Teachers and students alike are benefiting from excellent teacher preparation. Sindy, a first grade teacher in Somoto, has worked with Fabretto's primary enrichment program for four years. The day we visited her classroom, her students were working independently on an interactive literacy lesson, creating words by matching slips of paper with syllables. Jean Luis, age six, told us proudly that he was able to write "hard words" now. For Sindy, Fabretto's training helped her design creative lessons to teach the basics of reading, the most fundamental academic skill. She explained, "The children are motivated... I've visited their homes to motivate their parents too." With improved teaching techniques, Sindy and her fellow Fabretto teachers are awakening children's interest in learning and building a strong foundation for their futures.
For children living in poverty in Nicaragua, joining Fabretto’s primary education program can literally change their lives. One inspirational story of the transformative power of Fabretto programs is the story of Fatima, a young girl from in the tiny community Imires in rural northern Nicaragua. With Fabretto, Fatima found the resources and support that she needed to overcome a life-threatening illness and continue her education.

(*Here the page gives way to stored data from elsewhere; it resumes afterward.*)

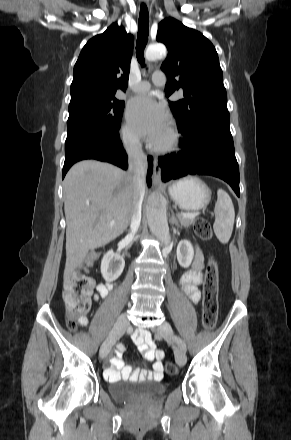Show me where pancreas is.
<instances>
[{
    "mask_svg": "<svg viewBox=\"0 0 291 440\" xmlns=\"http://www.w3.org/2000/svg\"><path fill=\"white\" fill-rule=\"evenodd\" d=\"M178 220H179L181 226H184V227H190L194 223L193 219H188V218H184L181 216L178 217Z\"/></svg>",
    "mask_w": 291,
    "mask_h": 440,
    "instance_id": "cf45deb5",
    "label": "pancreas"
}]
</instances>
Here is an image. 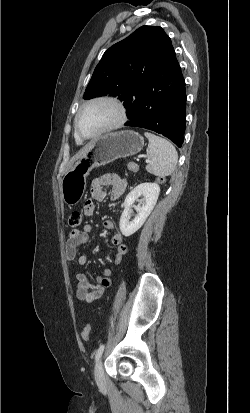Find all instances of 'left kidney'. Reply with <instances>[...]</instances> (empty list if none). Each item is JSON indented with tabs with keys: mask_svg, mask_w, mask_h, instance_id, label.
<instances>
[{
	"mask_svg": "<svg viewBox=\"0 0 250 413\" xmlns=\"http://www.w3.org/2000/svg\"><path fill=\"white\" fill-rule=\"evenodd\" d=\"M159 193L160 187L157 183H142L126 196L119 222L120 231L125 237L131 236L142 227L156 205ZM140 196H143V199L141 204L136 206L137 215L134 220L129 221V209Z\"/></svg>",
	"mask_w": 250,
	"mask_h": 413,
	"instance_id": "5707ae66",
	"label": "left kidney"
}]
</instances>
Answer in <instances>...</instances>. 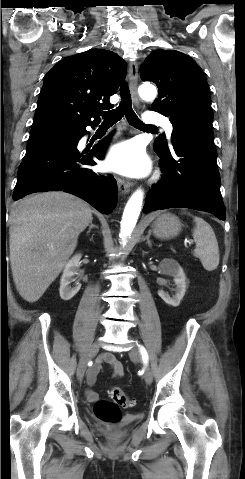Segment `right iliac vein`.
<instances>
[{
    "label": "right iliac vein",
    "instance_id": "right-iliac-vein-1",
    "mask_svg": "<svg viewBox=\"0 0 245 479\" xmlns=\"http://www.w3.org/2000/svg\"><path fill=\"white\" fill-rule=\"evenodd\" d=\"M100 347L99 342H95L91 345L86 355L80 360L77 368V378L81 382L84 378L88 361L96 355Z\"/></svg>",
    "mask_w": 245,
    "mask_h": 479
}]
</instances>
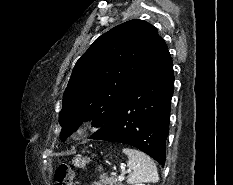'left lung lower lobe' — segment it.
Segmentation results:
<instances>
[{"mask_svg": "<svg viewBox=\"0 0 233 185\" xmlns=\"http://www.w3.org/2000/svg\"><path fill=\"white\" fill-rule=\"evenodd\" d=\"M173 89V65L167 50L136 82L114 118L90 139L129 144L164 165Z\"/></svg>", "mask_w": 233, "mask_h": 185, "instance_id": "obj_1", "label": "left lung lower lobe"}]
</instances>
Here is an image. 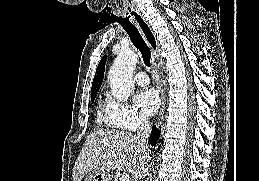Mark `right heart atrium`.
Wrapping results in <instances>:
<instances>
[{
  "instance_id": "1",
  "label": "right heart atrium",
  "mask_w": 259,
  "mask_h": 181,
  "mask_svg": "<svg viewBox=\"0 0 259 181\" xmlns=\"http://www.w3.org/2000/svg\"><path fill=\"white\" fill-rule=\"evenodd\" d=\"M108 122L116 128L135 131L148 123V117L128 104L108 97L105 101Z\"/></svg>"
}]
</instances>
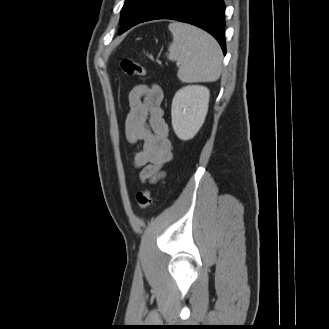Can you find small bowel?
<instances>
[{
	"label": "small bowel",
	"instance_id": "obj_1",
	"mask_svg": "<svg viewBox=\"0 0 329 329\" xmlns=\"http://www.w3.org/2000/svg\"><path fill=\"white\" fill-rule=\"evenodd\" d=\"M162 100L163 91L157 84L137 85L128 94L125 134L129 143H141L132 164L140 170L143 182L162 178L161 168L173 160V146L163 117Z\"/></svg>",
	"mask_w": 329,
	"mask_h": 329
}]
</instances>
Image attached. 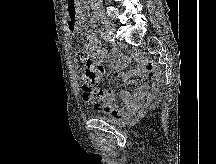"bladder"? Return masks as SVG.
Listing matches in <instances>:
<instances>
[{
	"instance_id": "bladder-1",
	"label": "bladder",
	"mask_w": 216,
	"mask_h": 164,
	"mask_svg": "<svg viewBox=\"0 0 216 164\" xmlns=\"http://www.w3.org/2000/svg\"><path fill=\"white\" fill-rule=\"evenodd\" d=\"M107 121L111 124H119L120 123L119 121H117L115 119H108Z\"/></svg>"
}]
</instances>
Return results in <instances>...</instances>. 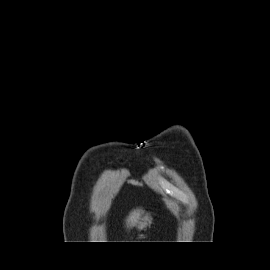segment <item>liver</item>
Returning a JSON list of instances; mask_svg holds the SVG:
<instances>
[{"label":"liver","instance_id":"1","mask_svg":"<svg viewBox=\"0 0 270 270\" xmlns=\"http://www.w3.org/2000/svg\"><path fill=\"white\" fill-rule=\"evenodd\" d=\"M143 212L144 211L140 208L134 209L126 219L127 228L133 227L137 223Z\"/></svg>","mask_w":270,"mask_h":270}]
</instances>
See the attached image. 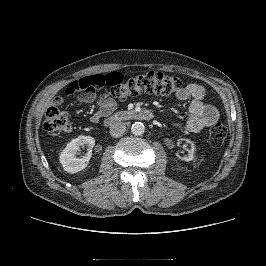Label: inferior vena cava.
Instances as JSON below:
<instances>
[{"instance_id":"1","label":"inferior vena cava","mask_w":266,"mask_h":266,"mask_svg":"<svg viewBox=\"0 0 266 266\" xmlns=\"http://www.w3.org/2000/svg\"><path fill=\"white\" fill-rule=\"evenodd\" d=\"M126 130V124L124 122H116L110 128V135L114 138L121 137Z\"/></svg>"}]
</instances>
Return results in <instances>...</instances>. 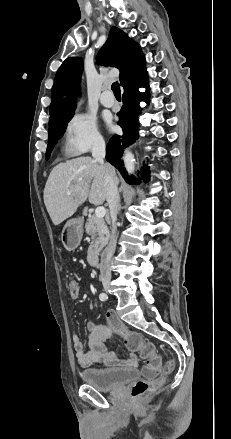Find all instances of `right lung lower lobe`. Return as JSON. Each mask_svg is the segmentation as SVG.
Listing matches in <instances>:
<instances>
[{
  "instance_id": "98d812e1",
  "label": "right lung lower lobe",
  "mask_w": 231,
  "mask_h": 439,
  "mask_svg": "<svg viewBox=\"0 0 231 439\" xmlns=\"http://www.w3.org/2000/svg\"><path fill=\"white\" fill-rule=\"evenodd\" d=\"M140 87L146 88V91L144 93L139 92L138 88ZM141 100H144L149 104V84L147 75L124 90L122 96L123 106L118 113L120 117L118 124L123 129V135H115L106 148V160L119 170L129 184H137L139 178L127 175L121 156L123 149L129 144H133L139 138V123L137 117L141 112V107L139 106ZM141 174L143 175L142 179L145 180V182H148L149 168L143 166Z\"/></svg>"
}]
</instances>
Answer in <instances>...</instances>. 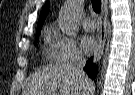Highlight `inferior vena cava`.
<instances>
[{"label":"inferior vena cava","instance_id":"inferior-vena-cava-1","mask_svg":"<svg viewBox=\"0 0 135 95\" xmlns=\"http://www.w3.org/2000/svg\"><path fill=\"white\" fill-rule=\"evenodd\" d=\"M70 68L77 74H79L84 81H87L88 77L84 72L83 68L85 66V59L80 53H75L72 57L70 64Z\"/></svg>","mask_w":135,"mask_h":95}]
</instances>
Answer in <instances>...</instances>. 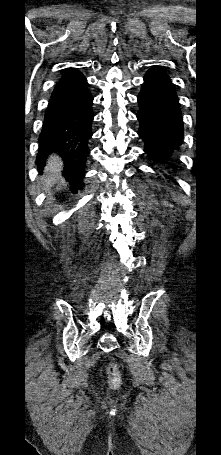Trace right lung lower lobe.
<instances>
[{
    "instance_id": "right-lung-lower-lobe-1",
    "label": "right lung lower lobe",
    "mask_w": 221,
    "mask_h": 455,
    "mask_svg": "<svg viewBox=\"0 0 221 455\" xmlns=\"http://www.w3.org/2000/svg\"><path fill=\"white\" fill-rule=\"evenodd\" d=\"M92 104L84 75L67 70L52 92L38 139V165L42 166L48 154H59L64 161L63 175L76 192L83 186L85 162L90 153Z\"/></svg>"
}]
</instances>
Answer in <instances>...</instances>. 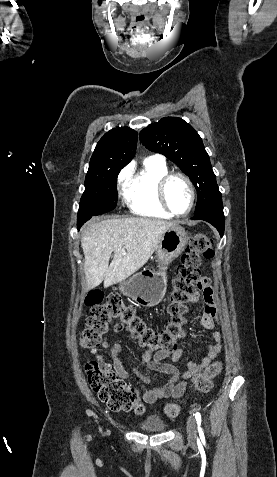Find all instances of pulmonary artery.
<instances>
[{
  "label": "pulmonary artery",
  "instance_id": "e3ab8cb5",
  "mask_svg": "<svg viewBox=\"0 0 277 477\" xmlns=\"http://www.w3.org/2000/svg\"><path fill=\"white\" fill-rule=\"evenodd\" d=\"M149 159H153V160H156V161H163V158L160 156V155H153L151 157H149Z\"/></svg>",
  "mask_w": 277,
  "mask_h": 477
}]
</instances>
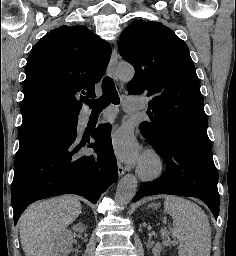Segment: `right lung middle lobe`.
<instances>
[{"label":"right lung middle lobe","instance_id":"dd1d6c3e","mask_svg":"<svg viewBox=\"0 0 236 256\" xmlns=\"http://www.w3.org/2000/svg\"><path fill=\"white\" fill-rule=\"evenodd\" d=\"M78 118L46 112L24 119L19 129V149L59 132L77 129Z\"/></svg>","mask_w":236,"mask_h":256}]
</instances>
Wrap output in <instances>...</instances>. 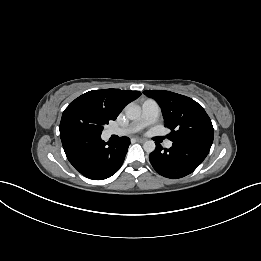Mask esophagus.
<instances>
[{
  "instance_id": "esophagus-1",
  "label": "esophagus",
  "mask_w": 261,
  "mask_h": 261,
  "mask_svg": "<svg viewBox=\"0 0 261 261\" xmlns=\"http://www.w3.org/2000/svg\"><path fill=\"white\" fill-rule=\"evenodd\" d=\"M135 140H136V142H138V143H143V142H145V139H142V138H136Z\"/></svg>"
}]
</instances>
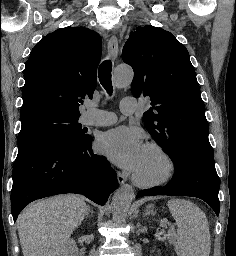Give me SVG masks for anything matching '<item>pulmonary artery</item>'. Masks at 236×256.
Wrapping results in <instances>:
<instances>
[{"instance_id": "pulmonary-artery-1", "label": "pulmonary artery", "mask_w": 236, "mask_h": 256, "mask_svg": "<svg viewBox=\"0 0 236 256\" xmlns=\"http://www.w3.org/2000/svg\"><path fill=\"white\" fill-rule=\"evenodd\" d=\"M134 101H136V96H125V101L121 102L120 110L123 113V115H134L136 105L134 104ZM109 115L106 118L101 119H93V120H87L86 125L90 126H110L116 123L117 117L114 113H109Z\"/></svg>"}]
</instances>
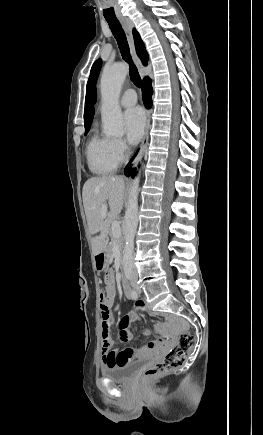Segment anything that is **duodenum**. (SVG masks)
<instances>
[{
    "instance_id": "1",
    "label": "duodenum",
    "mask_w": 263,
    "mask_h": 435,
    "mask_svg": "<svg viewBox=\"0 0 263 435\" xmlns=\"http://www.w3.org/2000/svg\"><path fill=\"white\" fill-rule=\"evenodd\" d=\"M123 287H124L125 294L127 296H129L131 287H130V284H129L128 279H127L126 276H123Z\"/></svg>"
}]
</instances>
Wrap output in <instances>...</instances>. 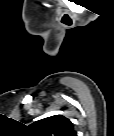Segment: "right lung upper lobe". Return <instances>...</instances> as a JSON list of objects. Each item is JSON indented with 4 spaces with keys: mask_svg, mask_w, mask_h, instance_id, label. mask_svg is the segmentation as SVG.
Returning a JSON list of instances; mask_svg holds the SVG:
<instances>
[{
    "mask_svg": "<svg viewBox=\"0 0 114 136\" xmlns=\"http://www.w3.org/2000/svg\"><path fill=\"white\" fill-rule=\"evenodd\" d=\"M29 129L36 136H76L73 123L62 115L36 121Z\"/></svg>",
    "mask_w": 114,
    "mask_h": 136,
    "instance_id": "1",
    "label": "right lung upper lobe"
}]
</instances>
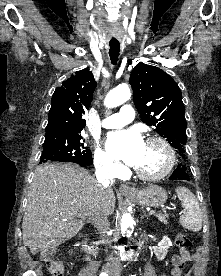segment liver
I'll list each match as a JSON object with an SVG mask.
<instances>
[{
    "label": "liver",
    "instance_id": "1",
    "mask_svg": "<svg viewBox=\"0 0 221 276\" xmlns=\"http://www.w3.org/2000/svg\"><path fill=\"white\" fill-rule=\"evenodd\" d=\"M95 209L109 216L115 194L75 164L46 163L39 166L30 184L22 222L23 243L32 254L56 248L74 237Z\"/></svg>",
    "mask_w": 221,
    "mask_h": 276
}]
</instances>
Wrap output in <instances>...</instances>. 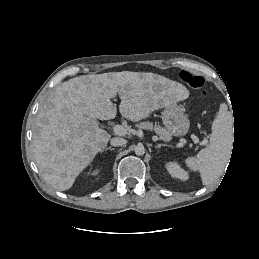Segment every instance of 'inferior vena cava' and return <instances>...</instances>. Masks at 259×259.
<instances>
[{
	"mask_svg": "<svg viewBox=\"0 0 259 259\" xmlns=\"http://www.w3.org/2000/svg\"><path fill=\"white\" fill-rule=\"evenodd\" d=\"M127 143V140L124 138H120V137H114L110 140V144L112 146H123Z\"/></svg>",
	"mask_w": 259,
	"mask_h": 259,
	"instance_id": "1",
	"label": "inferior vena cava"
}]
</instances>
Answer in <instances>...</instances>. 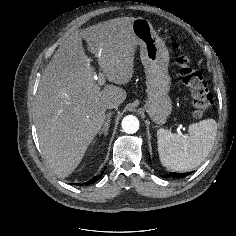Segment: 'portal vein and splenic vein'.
I'll list each match as a JSON object with an SVG mask.
<instances>
[{
	"instance_id": "18ae733b",
	"label": "portal vein and splenic vein",
	"mask_w": 236,
	"mask_h": 236,
	"mask_svg": "<svg viewBox=\"0 0 236 236\" xmlns=\"http://www.w3.org/2000/svg\"><path fill=\"white\" fill-rule=\"evenodd\" d=\"M94 79L98 80L99 85H103L105 83V76L102 72H99L98 75L94 73Z\"/></svg>"
}]
</instances>
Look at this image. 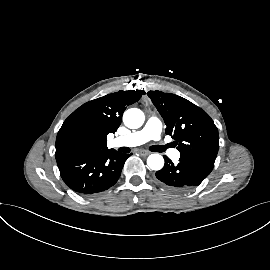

In 2009, Mike, a volunteer at Fabretto’s education center in nearby San José de Cusmapa, noticed that Fatima, then seven years old, was suffering from health problems. At the time, her body was malnourished and swollen due to a kidney disease. After speaking with her family, Fabretto’s staff found out that Fatima’s mother had passed away several years earlier from a similar disease. Her father and stepmother were very concerned about her health but lacked the resources to take her to the hospital.
Fabretto helped transfer Fatima to a children’s hospital in Managua, over six hours away by car, where she received treatment for her kidneys. With just three injections, her swelling slowly reduced. After her treatment, Fatima was able to walk again and return to class as a second grader in 2010. With help from Fabretto teachers and afterschool enrichment classes, she caught up with her school work and passed the grade level.
Today, at twelve years old, Fatima is a healthy sixth grader. Each morning, she goes to Fabretto’s education center for enrichment classes, which reinforce basic academic skills in addition to teaching new skills such as English, music, and art. In the afternoon, she receives a daily meal through the nutrition program and attends the local primary school, where teachers are trained by Fabretto to provide excellent primary education. Fatima’s younger sister attends the same school, and both girls are looking forward to a new addition to the family—a little brother or sister—very soon.
Fatima’s father, Felipe, is her biggest supporter. “My father motivates me to study hard,” she said. “I want to continue my studies in the future.” With support from Fabretto’s primary education program, Fatima is well on her way to achieving her dreams.